[Serious] Would the world be a better place without religion?

It isn't even hypothetically plausible that religion could not have existed. Philosophical thought was always moving in creating a belief system with one pinnacle point as the locus of it. We can look at three major [ontological] conceptual blocks of philosophy that led to the creation of a concentration of the cause&effect phenomenon in idealism, materialism, and [ontological] nihilism. These three [conceptual blocks] were born with the foundation of anthropological philosophy, but the question of the "summa summarumm" of existence bothered philosophers in the cosmological era, where the biggest question was the question of the "arche", or the founding element that is the root of all that is. Various philosophers proposed elements such as fire, water, earth, atoms, or the apeiron. With the birth of dialectics as a scientific method of inquiry, this question diverged philosophy from empty guessing and blind beliefs to a more rational and practical creation of schemes. In truth, Plato's idealistic philosophy is most probably the basis of all Abrahamic religions, given that the philosophical system covers all faucets of human abstract and real actions.
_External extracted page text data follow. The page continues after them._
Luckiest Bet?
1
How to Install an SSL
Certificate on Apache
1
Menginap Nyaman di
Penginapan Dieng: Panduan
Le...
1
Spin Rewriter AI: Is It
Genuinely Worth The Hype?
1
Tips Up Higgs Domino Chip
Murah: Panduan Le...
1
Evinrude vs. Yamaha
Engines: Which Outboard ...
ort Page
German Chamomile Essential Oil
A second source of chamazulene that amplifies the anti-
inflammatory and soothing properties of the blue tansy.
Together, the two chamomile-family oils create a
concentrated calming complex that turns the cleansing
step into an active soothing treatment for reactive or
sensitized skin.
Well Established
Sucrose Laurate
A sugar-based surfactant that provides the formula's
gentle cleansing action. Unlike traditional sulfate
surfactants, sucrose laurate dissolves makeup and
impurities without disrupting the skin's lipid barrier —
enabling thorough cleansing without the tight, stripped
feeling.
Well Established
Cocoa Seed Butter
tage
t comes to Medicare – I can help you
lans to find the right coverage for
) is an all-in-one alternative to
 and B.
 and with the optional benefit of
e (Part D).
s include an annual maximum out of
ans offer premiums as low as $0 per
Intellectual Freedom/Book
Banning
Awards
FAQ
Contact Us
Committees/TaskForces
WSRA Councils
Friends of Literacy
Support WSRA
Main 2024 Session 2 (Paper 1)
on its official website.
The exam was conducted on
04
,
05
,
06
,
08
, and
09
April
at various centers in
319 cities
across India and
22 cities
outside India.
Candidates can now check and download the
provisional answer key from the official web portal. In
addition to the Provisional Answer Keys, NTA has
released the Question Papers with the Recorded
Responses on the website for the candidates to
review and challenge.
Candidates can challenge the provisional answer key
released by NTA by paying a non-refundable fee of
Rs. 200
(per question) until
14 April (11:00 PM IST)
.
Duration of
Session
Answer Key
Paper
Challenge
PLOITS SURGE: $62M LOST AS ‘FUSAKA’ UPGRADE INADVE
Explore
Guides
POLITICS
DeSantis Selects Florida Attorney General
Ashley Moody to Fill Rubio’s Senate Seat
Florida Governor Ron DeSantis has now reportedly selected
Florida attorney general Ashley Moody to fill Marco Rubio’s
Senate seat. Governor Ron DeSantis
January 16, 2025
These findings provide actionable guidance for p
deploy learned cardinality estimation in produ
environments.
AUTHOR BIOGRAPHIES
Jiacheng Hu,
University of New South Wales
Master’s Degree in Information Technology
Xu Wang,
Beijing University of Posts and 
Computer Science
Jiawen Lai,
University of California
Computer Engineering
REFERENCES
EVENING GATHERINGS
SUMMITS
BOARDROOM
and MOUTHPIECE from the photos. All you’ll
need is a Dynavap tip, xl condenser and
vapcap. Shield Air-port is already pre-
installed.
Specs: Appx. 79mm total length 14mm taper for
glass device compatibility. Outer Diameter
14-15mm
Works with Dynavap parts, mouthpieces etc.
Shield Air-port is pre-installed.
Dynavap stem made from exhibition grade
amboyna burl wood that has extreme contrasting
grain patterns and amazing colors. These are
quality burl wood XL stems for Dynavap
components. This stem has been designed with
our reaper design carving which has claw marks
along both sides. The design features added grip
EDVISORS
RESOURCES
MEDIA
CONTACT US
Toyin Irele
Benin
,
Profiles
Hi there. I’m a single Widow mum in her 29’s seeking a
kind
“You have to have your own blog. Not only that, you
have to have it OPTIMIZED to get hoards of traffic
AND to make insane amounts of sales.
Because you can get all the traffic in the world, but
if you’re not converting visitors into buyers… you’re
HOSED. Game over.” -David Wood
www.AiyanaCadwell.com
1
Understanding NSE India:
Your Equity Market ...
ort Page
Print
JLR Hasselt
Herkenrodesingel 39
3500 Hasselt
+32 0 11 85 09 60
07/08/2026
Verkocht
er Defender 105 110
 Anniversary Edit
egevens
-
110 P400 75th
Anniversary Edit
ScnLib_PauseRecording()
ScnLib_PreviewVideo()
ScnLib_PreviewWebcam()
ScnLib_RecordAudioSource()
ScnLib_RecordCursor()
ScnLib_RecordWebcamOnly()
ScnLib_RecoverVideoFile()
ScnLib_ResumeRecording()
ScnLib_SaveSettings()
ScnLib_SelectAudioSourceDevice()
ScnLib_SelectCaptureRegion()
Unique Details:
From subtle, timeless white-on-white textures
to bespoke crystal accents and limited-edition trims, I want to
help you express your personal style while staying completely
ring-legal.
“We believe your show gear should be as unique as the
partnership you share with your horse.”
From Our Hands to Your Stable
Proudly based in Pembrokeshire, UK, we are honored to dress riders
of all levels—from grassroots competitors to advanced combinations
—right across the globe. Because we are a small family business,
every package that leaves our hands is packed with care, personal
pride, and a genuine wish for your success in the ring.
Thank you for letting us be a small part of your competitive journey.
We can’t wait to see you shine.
Plato covers the question of creation and meaning to existence, but more importantly gives strict social norms for social hegemony, and ethics of belief for social interaction and legal order. This dimension of real-politics inevitably rose from the simpler questions of philosophy, but later drove the whole issue forward because of the need for pragmatic answers for social co-existence. All in all, religious idealistic fundamentals are actually products of materialistic questions.